Friends and Strangers - J. Courtney Sullivan Page 0,132
familiar, so comfortable, that Sam wished they could be alone, up in the den after a Sunday dinner, Elisabeth explaining whatever was going on with Andrew, Sam telling her about Clive.
Smooshed into Andrew and Elisabeth’s back seat, subject to their timing and on their terms, Clive seemed diminished. He could not keep still. He kept making a noise with his tongue. He tapped his fingers on his knees. He was used to being the one in charge on a road trip. In England, Sam never knew what route they were taking or how far it was. She was his passenger. They both liked it that way.
Now Clive kept asking questions about the car that Andrew didn’t know the answers to, and then positing his own ideas.
“What kind of horsepower does this thing have?” Clive said.
“Two hundred, maybe?” Andrew said. “Three hundred?”
“One eighty-five, I reckon,” Clive said.
Fifty miles from home, they pulled over at a rest stop so Sam and Elisabeth could pee.
Gil was asleep.
“I’ll stay in the car with him,” Andrew whispered.
“Me too,” Clive said.
Sam wondered if Andrew found this annoying; if he was hoping for a few minutes alone.

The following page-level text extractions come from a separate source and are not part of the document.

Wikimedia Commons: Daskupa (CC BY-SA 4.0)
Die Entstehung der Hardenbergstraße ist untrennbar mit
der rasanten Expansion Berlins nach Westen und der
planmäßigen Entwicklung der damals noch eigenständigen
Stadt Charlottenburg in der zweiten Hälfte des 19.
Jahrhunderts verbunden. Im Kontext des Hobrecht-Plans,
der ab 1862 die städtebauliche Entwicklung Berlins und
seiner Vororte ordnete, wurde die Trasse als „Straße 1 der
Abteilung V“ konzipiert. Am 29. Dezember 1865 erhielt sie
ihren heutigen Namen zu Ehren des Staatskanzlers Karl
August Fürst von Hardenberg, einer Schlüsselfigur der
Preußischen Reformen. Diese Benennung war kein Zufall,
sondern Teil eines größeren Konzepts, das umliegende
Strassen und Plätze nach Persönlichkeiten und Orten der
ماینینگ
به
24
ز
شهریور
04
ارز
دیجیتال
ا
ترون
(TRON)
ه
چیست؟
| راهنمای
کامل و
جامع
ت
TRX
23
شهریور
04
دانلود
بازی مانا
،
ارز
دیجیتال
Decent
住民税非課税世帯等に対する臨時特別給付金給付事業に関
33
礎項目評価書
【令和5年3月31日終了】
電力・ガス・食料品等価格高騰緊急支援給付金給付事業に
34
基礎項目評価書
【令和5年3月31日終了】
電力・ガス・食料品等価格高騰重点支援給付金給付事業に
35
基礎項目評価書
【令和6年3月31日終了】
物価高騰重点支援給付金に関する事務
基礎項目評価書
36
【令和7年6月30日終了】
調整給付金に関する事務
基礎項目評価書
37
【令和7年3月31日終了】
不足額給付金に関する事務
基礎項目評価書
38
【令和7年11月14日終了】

She and Elisabeth went inside. They walked past the crowds lining up for Chipotle and Sbarro and Subway, all of which sounded delicious right now. Sam wanted dinner, but no one else was hungry, and she didn’t want to be the only one eating.

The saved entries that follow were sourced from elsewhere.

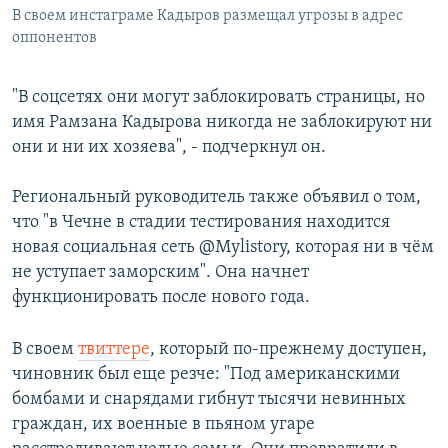
В своем инстаграме Кадыров размещал угрозы в адрес
оппонентов
"В соцсетях они могут заблокировать страницы, но
имя Рамзана Кадырова никогда не заблокируют ни
они и ни их хозяева", - подчеркнул он.
Региональный руководитель также объявил о том,
что "в Чечне в стадии тестирования находится
новая социальная сеть @Mylistory, которая ни в чём
не уступает заморским". Она начнет
функционировать после нового года.
В своем
твиттере
, который по-прежнему доступен,
чиновник был еще резче: "Под американскими
бомбами и снарядами гибнут тысячи невинных
граждан, их военные в пьяном угаре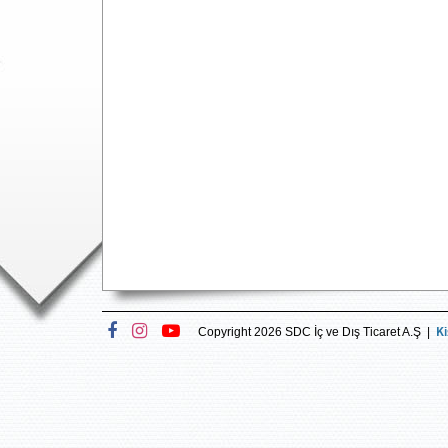
Ki
Copyright 2026 SDC İç ve Dış Ticaret A.Ş |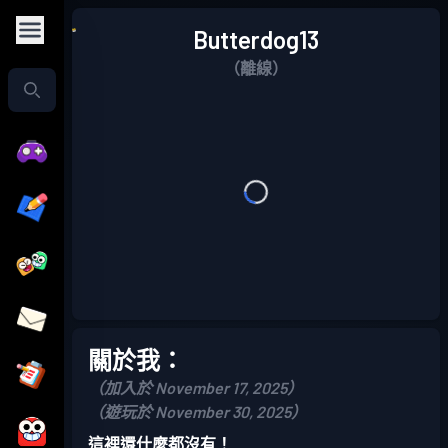
Butterdog13
（離線）
關於我：
（加入於 November 17, 2025）
（遊玩於 November 30, 2025）
這裡還什麼都沒有！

Elisabeth started talking about the Central Park Zoo. She said she could never decide whether it was delightful or depressing.
“On the one hand, how incredible is it that you can see a polar bear in the middle of Manhattan?” she said. “On the other, that poor polar bear. He doesn’t belong there.”
They went into two stalls, right next to each other.
Sam paused and waited to see if Elisabeth was a stall-to-stall talker. She herself always let the other woman decide. She assumed Elisabeth would stop talking and resume their conversation at the sink, which proved accurate.
“Is everything going well with you and Clive?” Elisabeth said as they washed their hands.
Something about the way she said it made Sam uneasy. As if Elisabeth expected the answer to be no.
“Yeah,” Sam said.
“You had a good time?”
“We did.”
She considered mentioning how the conversation had been harder than she might have liked, or that Maddie had invited her to move in. But either thing felt like an admission she wasn’t ready to make.
Instead Sam said, “I wish we’d gone to the Guggenheim.”
She took in their reflection in the mirror.
Elisabeth always looked put together, even now, traveling in jeans and sneakers.
Sam looked rumpled. The arms of her plain striped shirt were wrinkled. Her hair was everywhere.
She noticed, with annoyance, her chubby cheeks. Baby fat, her mother would say. Elisabeth’s were almost concave, a wonderful hollowness about them that Sam coveted. Clive had said he didn’t think Elisabeth was that good looking, but Sam found her appearance endlessly appealing. Her big smile. Her elegant, protruding collarbones. Even the lines at the corners of her eyes that resembled the darting rays in a child’s drawing of the sun.
* * *
—
Back at the dorm, they came upon Isabella and Shannon sitting on Isabella’s bed with their laptops.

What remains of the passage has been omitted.